A similar double standard existed among Communist insurgents, who treated common people well - especially when fighting around their own home villages - but regularly attacked the homes of large landowners and county officials. Attacks on the relatives of local elites were common, as were vigilante attacks on individuals suspected of passing on information to the police. Guerilla cells deep in Republican areas often relied on methods similar to terrorism, especially when staging attacks in urban areas.
The advance of Communist ground forces in the early 1960s was marked by further atrocities.

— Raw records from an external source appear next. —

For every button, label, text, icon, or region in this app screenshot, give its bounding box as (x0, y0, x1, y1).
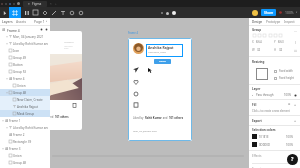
staticText: Rectangle 39 (13, 140, 32, 144)
button[interactable]: Fill options (288, 103, 291, 106)
button[interactable]: Frame tool (9, 7, 21, 18)
button[interactable]: Text (58, 7, 67, 18)
staticText: Fixed width (279, 69, 293, 73)
staticText: Mon, 04 January 2021 (13, 35, 44, 39)
staticText: Selection colors (252, 128, 276, 132)
button[interactable]: Group 48 (6, 89, 48, 96)
button[interactable]: Frame 4 (6, 75, 48, 82)
button[interactable]: Page 1 (34, 19, 45, 24)
button[interactable]: Liked by Rohit Kumar and 101 … (6, 124, 48, 131)
staticText: + (55, 2, 57, 6)
button[interactable]: Design (252, 20, 263, 24)
staticText: Frame 1 (9, 119, 21, 123)
button[interactable]: Move tool (1, 7, 9, 18)
staticText: and (48, 115, 55, 119)
button[interactable]: Add export (294, 118, 297, 123)
staticText: Frame 4 (7, 28, 20, 32)
button[interactable]: Rectangle (31, 7, 40, 18)
button[interactable]: Prototype (266, 20, 281, 24)
button[interactable]: Account avatar (252, 10, 258, 16)
staticText: Frame 3 (9, 147, 21, 151)
staticText: 101 others (169, 116, 184, 120)
staticText: Layer (252, 87, 261, 91)
staticText: Union (13, 154, 22, 158)
button[interactable]: Pencil (49, 7, 58, 18)
staticText: 100% (285, 10, 294, 15)
staticText: 8.63 (278, 40, 284, 44)
button[interactable]: Frame 3 (2, 145, 48, 152)
staticText: Group (252, 28, 262, 32)
staticText: + (294, 102, 297, 107)
button[interactable]: Assets (16, 19, 27, 24)
staticText: Group 53 (13, 70, 27, 74)
button[interactable]: Mask Group (10, 110, 48, 117)
staticText: W (252, 48, 255, 52)
staticText: 32 (257, 48, 261, 52)
button[interactable]: Anshika Rajput (10, 103, 48, 110)
button[interactable]: Icon (6, 47, 48, 54)
staticText: Group 48 (13, 161, 27, 165)
staticText: India (64, 47, 69, 49)
button[interactable]: Frame 1 (2, 117, 48, 124)
button[interactable]: Group 53 (6, 68, 48, 75)
staticText: Export (252, 119, 262, 123)
staticText: Resizing (252, 60, 265, 64)
button[interactable]: Group 49 (6, 54, 48, 61)
staticText: Share (264, 10, 274, 15)
staticText: Liked by (133, 116, 145, 120)
button[interactable]: Figma (23, 1, 47, 7)
button[interactable]: Group 48 (6, 159, 48, 166)
staticText: ? (291, 156, 294, 163)
staticText: Y (274, 40, 276, 44)
staticText: Union (17, 84, 26, 88)
staticText: X (252, 40, 254, 44)
button[interactable]: Help (287, 154, 298, 165)
button[interactable]: Frame 2 (6, 131, 48, 138)
staticText: and (162, 116, 169, 120)
staticText: Figma (32, 2, 42, 6)
staticText: New Claim, Create (17, 98, 43, 102)
button[interactable]: Union (6, 152, 48, 159)
staticText: 101 others (55, 115, 69, 119)
staticText: 100% (286, 135, 294, 139)
staticText: + (294, 118, 297, 123)
button[interactable]: Layers (2, 19, 13, 24)
button[interactable]: Frame 4 (2, 26, 48, 33)
button[interactable]: New Claim, Create (10, 96, 48, 103)
button[interactable]: Mon, 04 January 2021 (6, 33, 48, 40)
staticText: Icon (13, 49, 20, 53)
staticText: Anshika Rajput (148, 45, 174, 50)
staticText: 1E1E1E (259, 135, 269, 139)
staticText: Mon, 04 January 2021 (133, 129, 158, 132)
button[interactable]: Follow (154, 59, 171, 64)
staticText: Anshika Rajput (17, 105, 39, 109)
button[interactable]: Add fill (294, 102, 297, 107)
staticText: Export (252, 167, 262, 168)
button[interactable]: Button (6, 61, 48, 68)
staticText: Frame 2 (13, 133, 25, 137)
staticText: Frame 4 (13, 77, 25, 81)
button[interactable]: Union (10, 82, 48, 89)
staticText: 8.64 (256, 40, 262, 44)
staticText: Mask Group (17, 112, 35, 116)
button[interactable]: Inspect (284, 20, 295, 24)
button[interactable]: Rectangle 39 (6, 138, 48, 145)
staticText: Fixed height (279, 76, 294, 80)
staticText: Liked by (20, 115, 31, 119)
button[interactable]: Comment (67, 7, 76, 18)
button[interactable]: Share (261, 9, 276, 16)
staticText: ▾ (252, 94, 254, 96)
button[interactable]: Liked by Rohit Kumar and 101 … (6, 40, 48, 47)
button[interactable]: Shape tools (22, 7, 31, 18)
button[interactable]: Pen (40, 7, 49, 18)
staticText: Button (13, 63, 23, 67)
staticText: × (50, 2, 52, 6)
button[interactable]: More options (76, 7, 85, 18)
staticText: Assets (16, 19, 27, 24)
staticText: Design (252, 20, 263, 24)
staticText: Click + to create a new element (252, 109, 290, 113)
staticText: 100% (284, 93, 292, 97)
staticText: 32 (279, 48, 283, 52)
staticText: Group 48 (13, 91, 27, 95)
staticText: Anshika R (64, 41, 74, 44)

Though the MLA nominally adhered to the Ten Rules of Conquest, avoiding wanton violence against civilians in newly captured areas in an effort to win over popular support, it explicitly denied these protections to "class enemies." Police officers, civil servants, entrepreneurs, large landowners, and former hired thugs were all singled out for abuse. Land redistribution was a particularly severe locus of human rights abuses, as villagers in newly captured areas were actively encouraged to exact retribution on landlords when seizing their property. During the final stages of the war, as MLA forces moved into the Republic of Menghe's political centers, summary executions of individuals with regime connections were common, with an estimated 3,000 to 5,000 civilian detainees killed in the fall of Sunju alone. Unlike the Eighth Army, the MLA did take prisoners, but conditions in its POW camps were notoriously harsh, with survivors telling stories of torture, solitary confinement, unsanitary conditions, and inadequate rations.